PROBLEM DETAILS ▸ Please copy each line of the data that includes the string "полезной".

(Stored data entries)
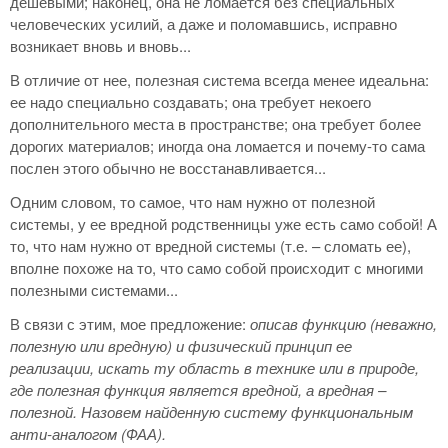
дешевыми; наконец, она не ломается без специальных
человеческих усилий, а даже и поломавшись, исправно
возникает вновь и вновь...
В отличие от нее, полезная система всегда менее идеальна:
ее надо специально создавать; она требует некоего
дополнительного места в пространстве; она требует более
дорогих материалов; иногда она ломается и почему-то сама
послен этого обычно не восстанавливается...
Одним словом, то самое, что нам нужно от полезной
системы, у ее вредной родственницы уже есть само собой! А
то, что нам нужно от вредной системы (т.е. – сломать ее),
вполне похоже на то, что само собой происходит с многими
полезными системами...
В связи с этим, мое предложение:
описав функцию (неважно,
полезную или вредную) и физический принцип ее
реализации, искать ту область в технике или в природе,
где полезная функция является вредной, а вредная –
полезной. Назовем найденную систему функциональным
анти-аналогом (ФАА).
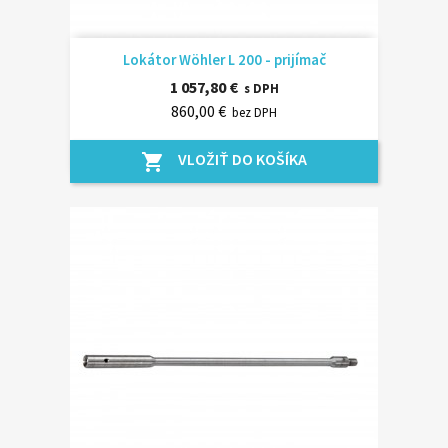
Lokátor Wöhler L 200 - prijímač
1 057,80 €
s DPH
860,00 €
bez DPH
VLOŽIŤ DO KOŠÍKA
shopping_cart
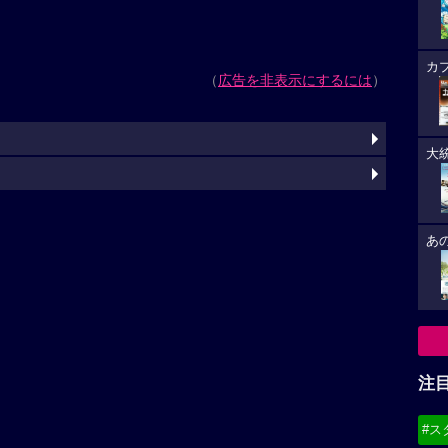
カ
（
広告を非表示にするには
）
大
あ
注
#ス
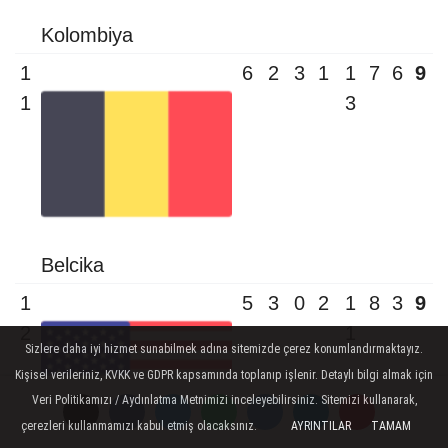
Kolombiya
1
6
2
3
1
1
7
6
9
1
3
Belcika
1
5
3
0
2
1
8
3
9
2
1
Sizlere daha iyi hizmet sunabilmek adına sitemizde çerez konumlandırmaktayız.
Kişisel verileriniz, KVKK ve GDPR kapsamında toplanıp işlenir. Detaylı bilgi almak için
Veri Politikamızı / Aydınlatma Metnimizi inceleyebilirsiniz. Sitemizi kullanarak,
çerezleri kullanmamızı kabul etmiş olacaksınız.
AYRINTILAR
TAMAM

---

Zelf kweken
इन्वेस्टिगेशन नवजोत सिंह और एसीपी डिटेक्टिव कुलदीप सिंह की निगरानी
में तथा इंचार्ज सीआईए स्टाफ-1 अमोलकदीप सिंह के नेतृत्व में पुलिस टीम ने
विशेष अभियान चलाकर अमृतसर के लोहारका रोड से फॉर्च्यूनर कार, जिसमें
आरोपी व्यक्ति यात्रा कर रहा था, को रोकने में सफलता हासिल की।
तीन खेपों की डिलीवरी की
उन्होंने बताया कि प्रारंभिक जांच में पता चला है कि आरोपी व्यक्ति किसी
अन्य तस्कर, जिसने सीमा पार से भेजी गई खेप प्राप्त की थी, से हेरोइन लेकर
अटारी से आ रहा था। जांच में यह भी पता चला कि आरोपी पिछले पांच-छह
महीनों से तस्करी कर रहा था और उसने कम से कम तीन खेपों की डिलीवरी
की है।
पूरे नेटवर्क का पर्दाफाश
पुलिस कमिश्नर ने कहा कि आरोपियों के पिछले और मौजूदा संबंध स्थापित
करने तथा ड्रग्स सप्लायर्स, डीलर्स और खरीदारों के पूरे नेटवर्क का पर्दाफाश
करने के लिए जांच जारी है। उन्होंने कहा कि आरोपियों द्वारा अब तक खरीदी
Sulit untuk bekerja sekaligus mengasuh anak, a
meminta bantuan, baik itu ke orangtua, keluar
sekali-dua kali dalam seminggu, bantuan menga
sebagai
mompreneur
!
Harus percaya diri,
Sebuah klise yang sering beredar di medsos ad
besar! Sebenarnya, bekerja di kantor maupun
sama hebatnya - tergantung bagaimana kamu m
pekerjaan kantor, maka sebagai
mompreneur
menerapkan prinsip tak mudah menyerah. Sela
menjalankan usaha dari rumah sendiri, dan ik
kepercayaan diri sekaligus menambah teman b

THE ANSWER ▸
Одним словом, то самое, что нам нужно от полезной
полезной. Назовем найденную систему функциональным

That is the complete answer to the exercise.